--- Description of the task ---
Look through the listing for the string "molt" and copy out every line that holds it.

········

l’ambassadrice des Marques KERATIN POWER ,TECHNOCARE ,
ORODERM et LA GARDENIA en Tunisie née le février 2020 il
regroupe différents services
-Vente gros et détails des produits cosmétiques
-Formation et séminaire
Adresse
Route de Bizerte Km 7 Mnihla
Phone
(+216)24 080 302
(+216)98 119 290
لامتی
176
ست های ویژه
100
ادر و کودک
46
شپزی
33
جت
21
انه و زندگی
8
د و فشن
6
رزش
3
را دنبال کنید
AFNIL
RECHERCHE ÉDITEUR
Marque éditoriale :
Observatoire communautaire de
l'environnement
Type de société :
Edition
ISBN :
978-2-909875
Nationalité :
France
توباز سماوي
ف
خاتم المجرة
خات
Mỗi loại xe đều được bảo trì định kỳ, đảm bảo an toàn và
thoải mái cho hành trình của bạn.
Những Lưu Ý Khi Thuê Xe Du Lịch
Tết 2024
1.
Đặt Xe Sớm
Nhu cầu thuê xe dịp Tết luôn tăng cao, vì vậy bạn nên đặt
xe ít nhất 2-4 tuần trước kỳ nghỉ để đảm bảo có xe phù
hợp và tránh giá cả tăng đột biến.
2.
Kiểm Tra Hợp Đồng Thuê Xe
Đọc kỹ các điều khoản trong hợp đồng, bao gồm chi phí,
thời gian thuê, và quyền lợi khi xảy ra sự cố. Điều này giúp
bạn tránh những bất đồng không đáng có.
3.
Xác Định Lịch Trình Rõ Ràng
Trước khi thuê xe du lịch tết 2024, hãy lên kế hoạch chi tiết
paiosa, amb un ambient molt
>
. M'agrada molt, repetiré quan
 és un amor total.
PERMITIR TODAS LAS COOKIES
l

········

--- Your response ---
paiosa, amb un ambient molt
. M'agrada molt, repetiré quan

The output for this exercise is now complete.